• **Aim of the exercise**: Copy the records below exactly, leaving out every picture.

• **Dataset records**:
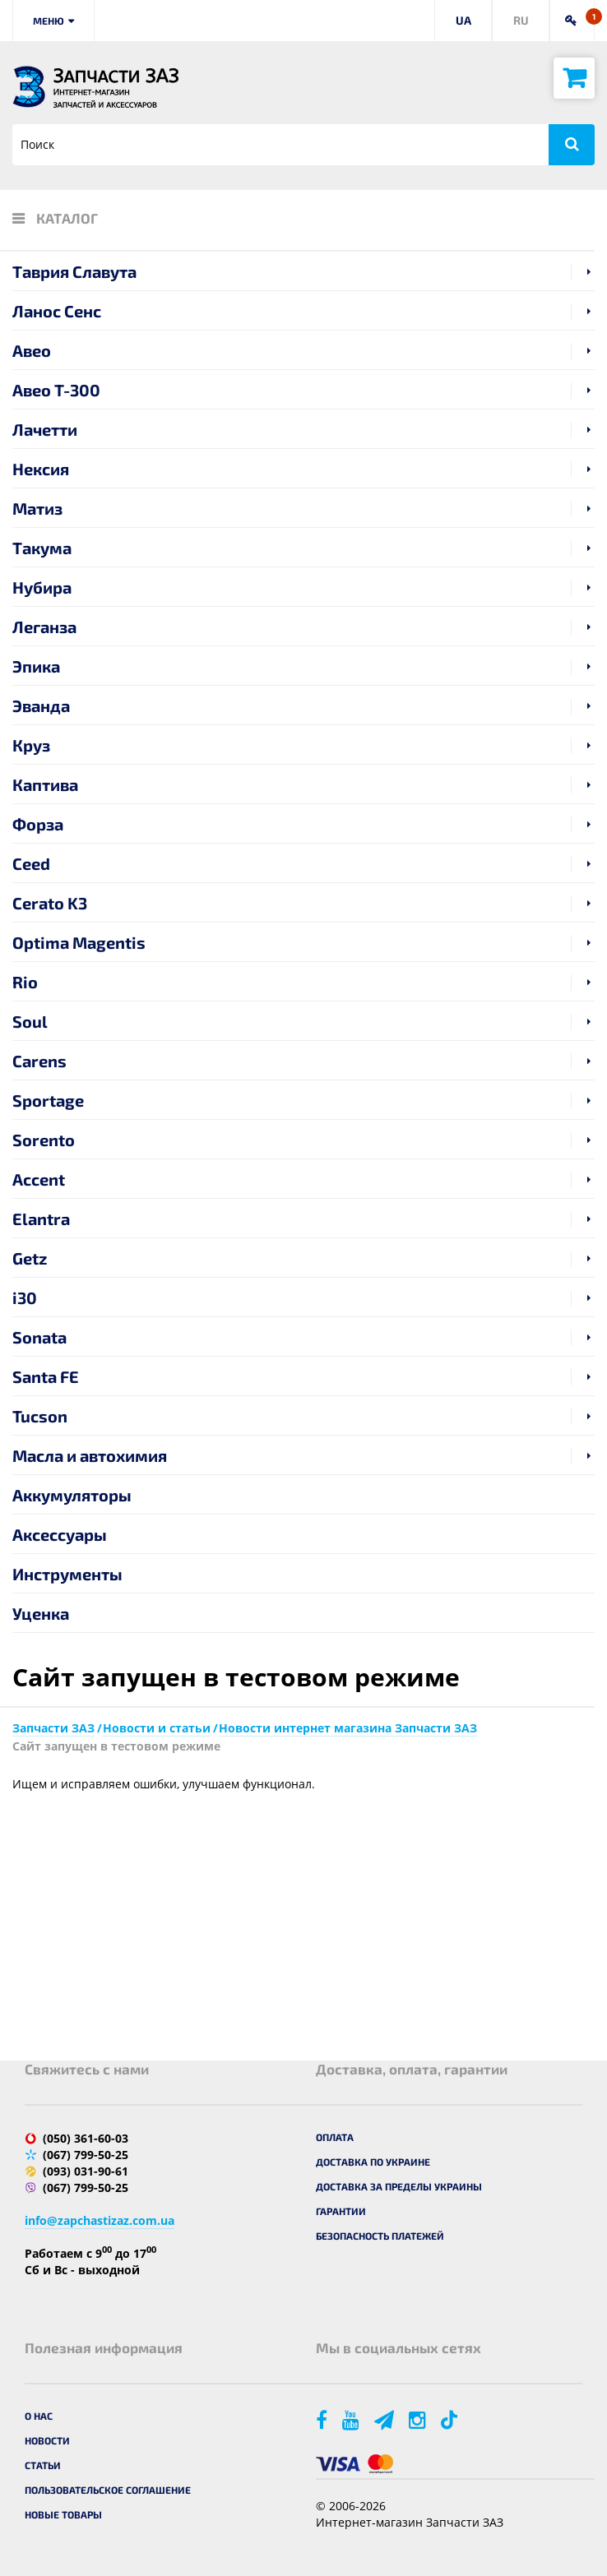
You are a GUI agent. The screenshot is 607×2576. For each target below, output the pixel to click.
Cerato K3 (49, 903)
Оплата (335, 2137)
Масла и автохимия (89, 1455)
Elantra (41, 1218)
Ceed (31, 863)
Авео (31, 350)
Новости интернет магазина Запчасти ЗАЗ (348, 1728)
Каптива (45, 784)
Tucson (39, 1416)
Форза (37, 824)
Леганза (44, 626)
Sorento (43, 1139)
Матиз (37, 508)
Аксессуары (59, 1534)
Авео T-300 (56, 390)
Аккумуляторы (72, 1495)
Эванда (41, 705)
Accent (38, 1179)
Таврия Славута (74, 271)
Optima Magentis (79, 942)
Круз (31, 745)
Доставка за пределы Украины (399, 2186)
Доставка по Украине (373, 2161)
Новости (47, 2440)
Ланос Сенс (56, 311)
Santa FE (45, 1376)
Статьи (43, 2465)
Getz (30, 1258)
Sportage (48, 1100)
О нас (39, 2415)
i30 (24, 1297)
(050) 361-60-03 (85, 2138)
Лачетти (44, 429)
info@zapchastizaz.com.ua (99, 2220)
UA (463, 20)
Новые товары (63, 2514)
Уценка (40, 1613)
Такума (42, 547)
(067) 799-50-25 (85, 2154)
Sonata (39, 1337)
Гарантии (341, 2211)
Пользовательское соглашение (108, 2489)
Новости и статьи (157, 1728)
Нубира (42, 587)
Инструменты (67, 1574)
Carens (39, 1061)
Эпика (36, 666)
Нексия (40, 469)
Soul (30, 1021)
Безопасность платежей (380, 2235)
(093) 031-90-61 (85, 2171)
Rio (25, 982)
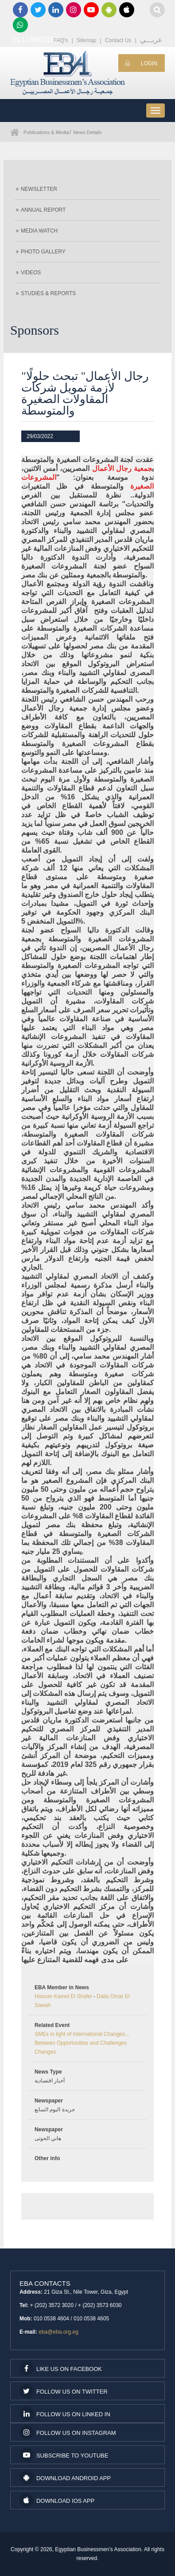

• **Response to the exercise**:
You are a GUI agent. The screenshot is 607×2576. For each target below, output the pixel to click.
Cerato K3 (49, 903)
Оплата (335, 2137)
Масла и автохимия (89, 1455)
Elantra (41, 1218)
Ceed (31, 863)
Авео (31, 350)
Новости интернет магазина Запчасти ЗАЗ (348, 1728)
Каптива (45, 784)
Tucson (39, 1416)
Форза (37, 824)
Леганза (44, 626)
Sorento (43, 1139)
Матиз (37, 508)
Аксессуары (59, 1534)
Авео T-300 (56, 390)
Аккумуляторы (72, 1495)
Эванда (41, 705)
Accent (38, 1179)
Таврия Славута (74, 271)
Optima Magentis (79, 942)
Круз (31, 745)
Доставка за пределы Украины (399, 2186)
Доставка по Украине (373, 2161)
Новости (47, 2440)
Ланос Сенс (56, 311)
Santa FE (45, 1376)
Статьи (43, 2465)
Getz (30, 1258)
Sportage (48, 1100)
О нас (39, 2415)
i30 (24, 1297)
(050) 361-60-03 (85, 2138)
Лачетти (44, 429)
info@zapchastizaz.com.ua (99, 2220)
UA (463, 20)
Новые товары (63, 2514)
Уценка (40, 1613)
Такума (42, 547)
(067) 799-50-25 (85, 2154)
Sonata (39, 1337)
Гарантии (341, 2211)
Пользовательское соглашение (108, 2489)
Новости и статьи (157, 1728)
Нубира (42, 587)
Инструменты (67, 1574)
Carens (39, 1061)
Эпика (36, 666)
Нексия (40, 469)
Soul (30, 1021)
Безопасность платежей (380, 2235)
(093) 031-90-61 (85, 2171)
Rio (25, 982)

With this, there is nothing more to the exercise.